Mon originally means crest. In Muromachi era (approx. 500 – 600 years ago), samurai leaders started to dye their crest on their armors. Then they also started to actually wear kimonos with their crest dyed to express their royalty and pride.
Later, when Edo period (1603-1867) began, the tradition of using their crest on their clothes spread especially to Daimyos, feudal lords, who gathered in Edo for an alternate-year attendance. This is the beginning of Tokyo Some Komon.
Later, Edo citizens also began to ware Komon kimonos, but they could chose more various patterns since they were free from crest, and Tokyo Some Komon artisans developed stylish patterns.
Komon was first only for men, but later, women started to wear this kind of kimono since they were cool and elegant even though the coloring was simple.
In Meiji(1868-1912), when samurai status was banned and men started to ware plain western clothes, Tokyo Some Komon became mostly for women.
The customers has been changed, but the production method has not changed a bit. Handmade paper is piled up by persimmon tannin to form the basement of pattern paper. Artisans plan the designs, and express the design on the pattern paper by gimlets and small knives.

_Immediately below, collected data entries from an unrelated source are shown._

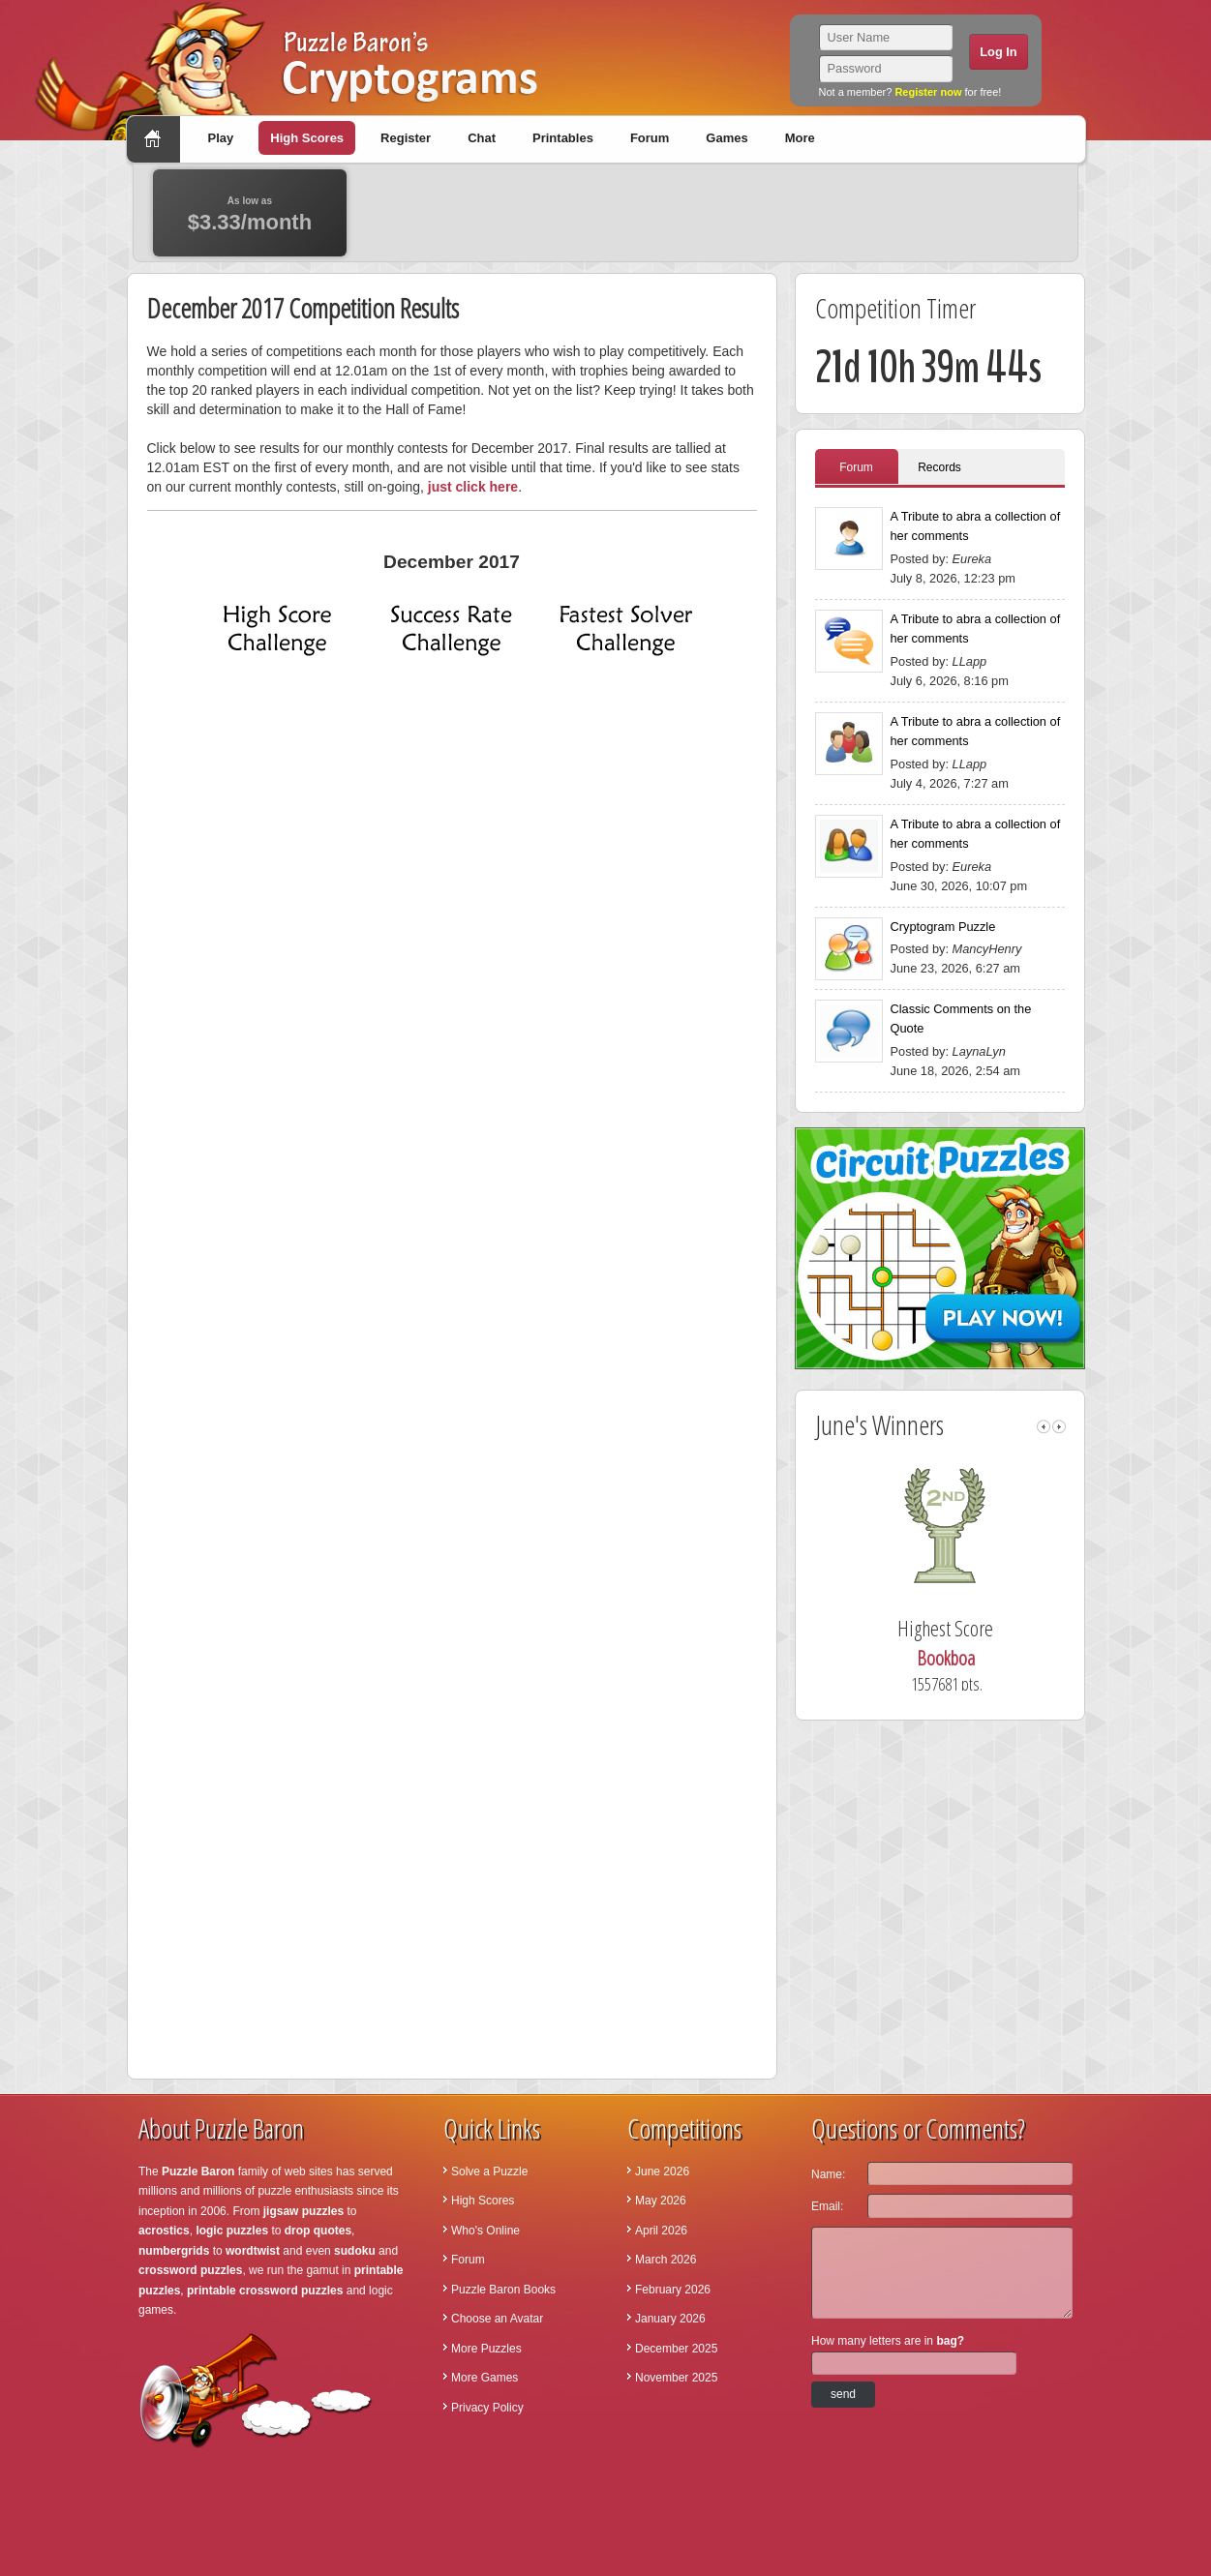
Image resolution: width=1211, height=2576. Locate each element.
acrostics (164, 2230)
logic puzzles (232, 2230)
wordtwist (253, 2251)
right (1059, 1427)
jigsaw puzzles (303, 2211)
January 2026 (670, 2318)
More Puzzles (486, 2348)
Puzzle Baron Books (503, 2289)
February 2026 (673, 2289)
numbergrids (173, 2251)
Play (221, 138)
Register (405, 138)
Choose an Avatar (497, 2318)
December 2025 (676, 2348)
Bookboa (974, 1658)
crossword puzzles (190, 2270)
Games (726, 138)
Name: (828, 2174)
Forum (649, 138)
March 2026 (665, 2259)
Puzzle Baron (198, 2171)
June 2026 (662, 2171)
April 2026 (661, 2230)
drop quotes (318, 2230)
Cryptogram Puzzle (943, 926)
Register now (927, 92)
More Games (484, 2377)
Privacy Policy (487, 2407)
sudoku (355, 2251)
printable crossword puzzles (265, 2290)
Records (939, 467)
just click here (473, 486)
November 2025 (676, 2377)
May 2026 (660, 2200)
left (1043, 1427)
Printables (562, 138)
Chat (482, 138)
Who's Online (485, 2230)
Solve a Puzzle (489, 2171)
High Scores (307, 138)
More (800, 138)
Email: (827, 2206)
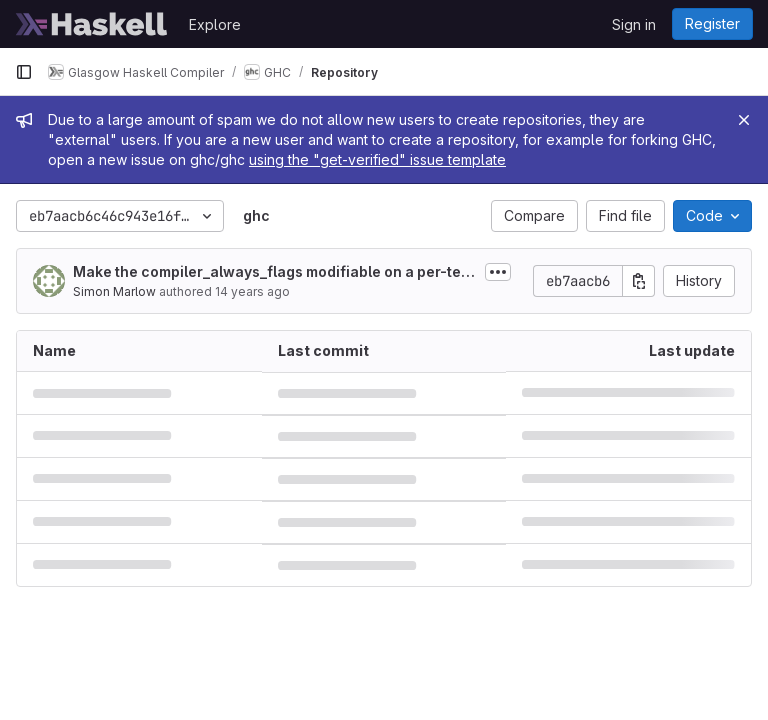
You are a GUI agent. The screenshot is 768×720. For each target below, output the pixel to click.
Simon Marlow (114, 291)
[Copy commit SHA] (639, 281)
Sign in (634, 24)
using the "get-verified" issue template (377, 159)
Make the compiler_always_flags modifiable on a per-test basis (273, 272)
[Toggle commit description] (498, 272)
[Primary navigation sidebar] (24, 72)
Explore (215, 24)
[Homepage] (92, 24)
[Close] (744, 120)
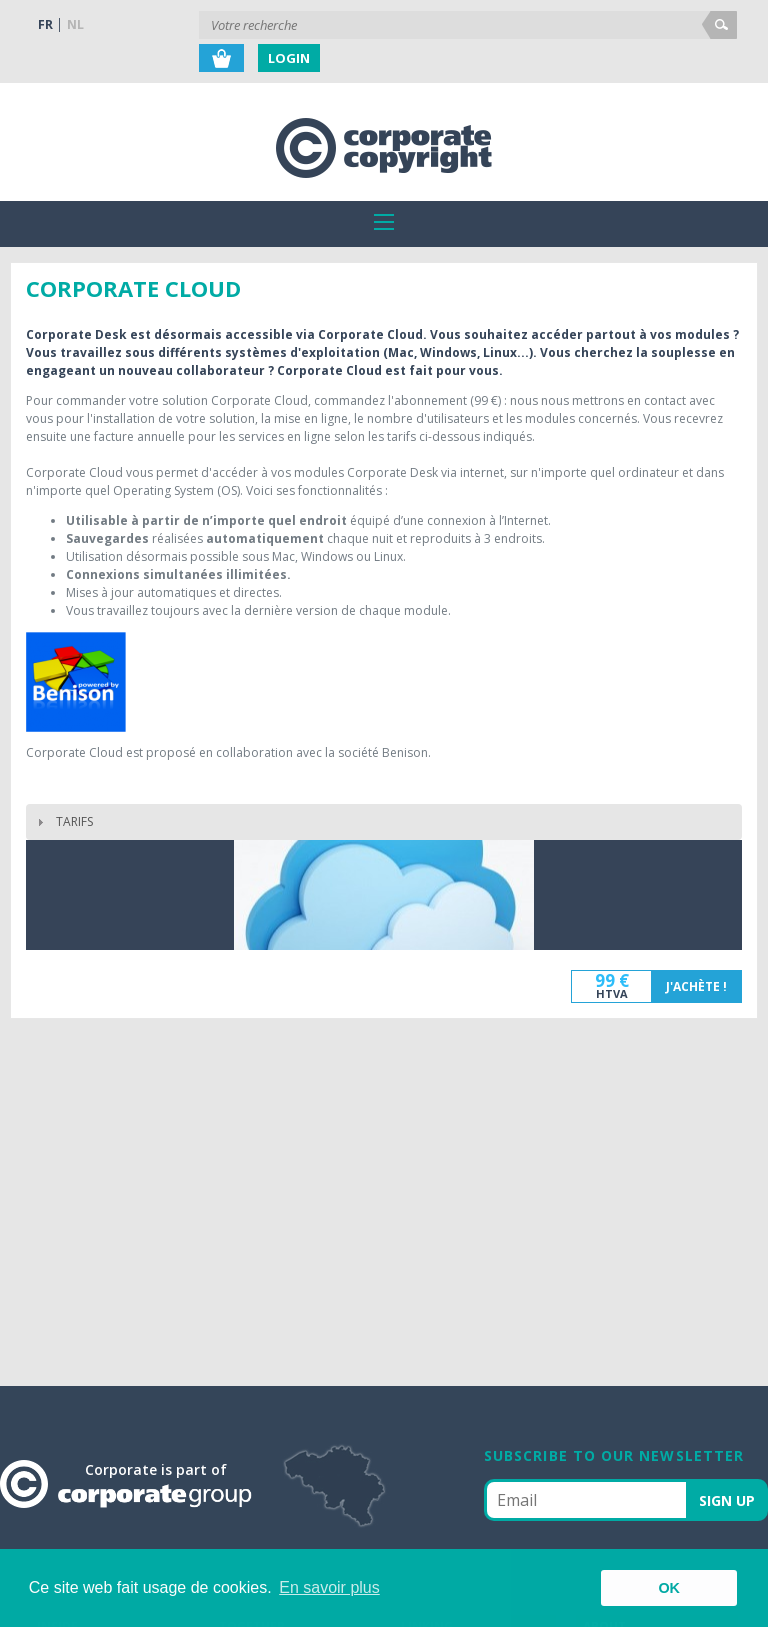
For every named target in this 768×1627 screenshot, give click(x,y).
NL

The fabric usually used is silk. Carved pattern paper is set on the silk clothe and starch paste put on to protect the pattern from dyed. After starch paste was set, the silk clothe is dyed and steamed for fixing, then washed well.
The features of Tokyo Some Komon is the elaborate decoration which is realized by the workmanship by skillful artisans. It is astonishing that the patterns are very edgy and distinct even though they are so small.
Tokyo Some Komon was designated as Traditional Craft by METI (Ministry of Economy, Trade and Industry) in 1976.